▼

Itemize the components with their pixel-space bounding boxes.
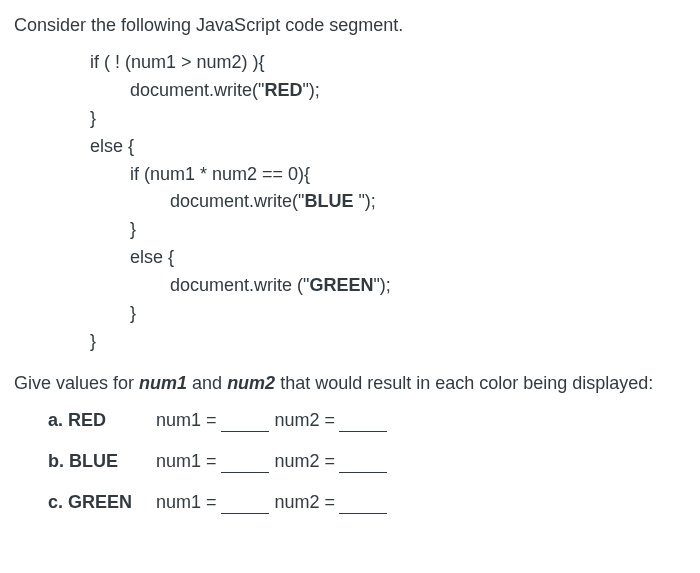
answer-label-c: c. GREEN — [48, 489, 156, 516]
num2-label: num2 = — [275, 489, 336, 516]
prompt-post: that would result in each color being di… — [275, 373, 653, 393]
code-keyword-blue: BLUE — [304, 191, 358, 211]
code-text: "); — [358, 191, 375, 211]
num1-label: num1 = — [156, 489, 217, 516]
prompt-var-num1: num1 — [139, 373, 187, 393]
prompt-mid: and — [187, 373, 227, 393]
code-text: "); — [302, 80, 319, 100]
code-line: document.write ("GREEN"); — [90, 272, 690, 300]
code-text: "); — [373, 275, 390, 295]
blank-input-b-num1[interactable] — [221, 453, 269, 473]
question-container: Consider the following JavaScript code s… — [0, 0, 700, 540]
blank-input-a-num1[interactable] — [221, 412, 269, 432]
num2-label: num2 = — [275, 407, 336, 434]
answer-row-a: a. RED num1 = num2 = — [48, 407, 690, 434]
blank-input-a-num2[interactable] — [339, 412, 387, 432]
prompt-var-num2: num2 — [227, 373, 275, 393]
answer-eq: num1 = — [156, 489, 273, 516]
answer-row-c: c. GREEN num1 = num2 = — [48, 489, 690, 516]
blank-input-c-num2[interactable] — [339, 494, 387, 514]
blank-input-b-num2[interactable] — [339, 453, 387, 473]
prompt-text: Give values for num1 and num2 that would… — [14, 370, 690, 397]
code-block: if ( ! (num1 > num2) ){ document.write("… — [90, 49, 690, 356]
code-line: } — [90, 328, 690, 356]
answers-block: a. RED num1 = num2 = b. BLUE num1 = num2… — [48, 407, 690, 516]
code-line: document.write("RED"); — [90, 77, 690, 105]
num1-label: num1 = — [156, 448, 217, 475]
answer-eq: num2 = — [275, 489, 392, 516]
answer-eq: num2 = — [275, 407, 392, 434]
answer-eq: num1 = — [156, 407, 273, 434]
blank-input-c-num1[interactable] — [221, 494, 269, 514]
answer-eq: num1 = — [156, 448, 273, 475]
code-line: document.write("BLUE "); — [90, 188, 690, 216]
code-line: else { — [90, 244, 690, 272]
num1-label: num1 = — [156, 407, 217, 434]
code-line: else { — [90, 133, 690, 161]
code-line: } — [90, 216, 690, 244]
code-line: if (num1 * num2 == 0){ — [90, 161, 690, 189]
code-text: document.write(" — [90, 80, 264, 100]
answer-row-b: b. BLUE num1 = num2 = — [48, 448, 690, 475]
code-line: if ( ! (num1 > num2) ){ — [90, 49, 690, 77]
code-line: } — [90, 300, 690, 328]
code-keyword-green: GREEN — [309, 275, 373, 295]
answer-eq: num2 = — [275, 448, 392, 475]
intro-text: Consider the following JavaScript code s… — [14, 12, 690, 39]
num2-label: num2 = — [275, 448, 336, 475]
code-line: } — [90, 105, 690, 133]
code-keyword-red: RED — [264, 80, 302, 100]
prompt-pre: Give values for — [14, 373, 139, 393]
answer-label-a: a. RED — [48, 407, 156, 434]
code-text: document.write (" — [90, 275, 309, 295]
answer-label-b: b. BLUE — [48, 448, 156, 475]
code-text: document.write(" — [90, 191, 304, 211]
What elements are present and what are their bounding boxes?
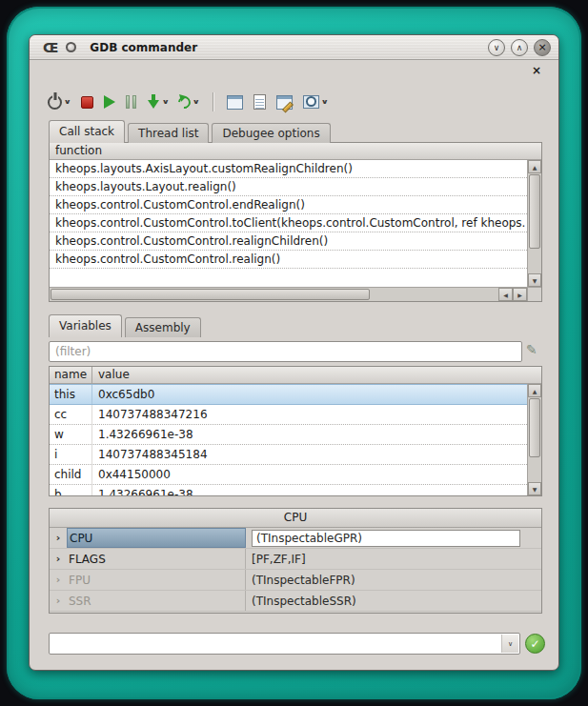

▲

> _ACTIVITY_
Search the records for the string "interactable" and report each line that has it.

> _SOLUTION FOR THIS PROBLEM_
blank-input-b-num1[interactable] — [221, 453, 269, 473]
blank-input-a-num1[interactable] — [221, 412, 269, 432]
blank-input-a-num2[interactable] — [339, 412, 387, 432]
blank-input-c-num2[interactable] — [339, 494, 387, 514]
blank-input-b-num2[interactable] — [339, 453, 387, 473]
blank-input-c-num1[interactable] — [221, 494, 269, 514]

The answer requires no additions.